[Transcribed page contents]
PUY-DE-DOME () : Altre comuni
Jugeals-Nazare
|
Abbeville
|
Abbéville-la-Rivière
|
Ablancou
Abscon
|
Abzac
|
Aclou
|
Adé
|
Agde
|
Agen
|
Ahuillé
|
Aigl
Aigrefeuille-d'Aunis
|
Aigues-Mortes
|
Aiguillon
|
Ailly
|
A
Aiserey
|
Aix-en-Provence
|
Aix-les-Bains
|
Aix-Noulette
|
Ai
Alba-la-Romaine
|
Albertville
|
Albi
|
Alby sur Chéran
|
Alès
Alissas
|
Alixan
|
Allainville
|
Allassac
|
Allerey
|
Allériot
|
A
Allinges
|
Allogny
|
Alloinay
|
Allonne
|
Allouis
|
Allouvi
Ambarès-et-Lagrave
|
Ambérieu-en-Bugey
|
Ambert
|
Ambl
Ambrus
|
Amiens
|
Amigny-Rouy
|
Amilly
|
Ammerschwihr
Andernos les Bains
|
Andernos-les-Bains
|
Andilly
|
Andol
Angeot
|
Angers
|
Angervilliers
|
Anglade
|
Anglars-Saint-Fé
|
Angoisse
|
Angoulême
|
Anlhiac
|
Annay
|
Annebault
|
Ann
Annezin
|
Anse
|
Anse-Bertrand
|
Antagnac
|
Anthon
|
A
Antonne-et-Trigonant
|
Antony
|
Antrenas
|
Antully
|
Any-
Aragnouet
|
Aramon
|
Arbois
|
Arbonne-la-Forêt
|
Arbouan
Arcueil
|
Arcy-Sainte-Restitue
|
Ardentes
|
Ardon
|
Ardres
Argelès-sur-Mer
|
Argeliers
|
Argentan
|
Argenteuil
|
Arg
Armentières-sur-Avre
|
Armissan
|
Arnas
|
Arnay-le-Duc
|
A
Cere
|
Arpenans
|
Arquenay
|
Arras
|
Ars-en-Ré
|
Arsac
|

* * *

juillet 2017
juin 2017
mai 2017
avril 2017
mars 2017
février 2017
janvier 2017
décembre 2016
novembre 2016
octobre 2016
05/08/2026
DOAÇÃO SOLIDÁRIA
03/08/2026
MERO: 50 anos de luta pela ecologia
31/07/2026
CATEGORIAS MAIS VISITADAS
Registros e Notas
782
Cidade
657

--

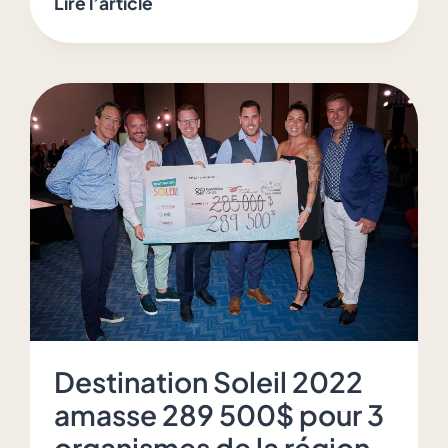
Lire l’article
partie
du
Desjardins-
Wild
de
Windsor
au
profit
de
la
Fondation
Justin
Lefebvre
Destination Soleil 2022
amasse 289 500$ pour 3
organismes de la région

**Task details**
One number only, please: the count of lines in the data that hold the word "Bains".

**Reply to the task**
3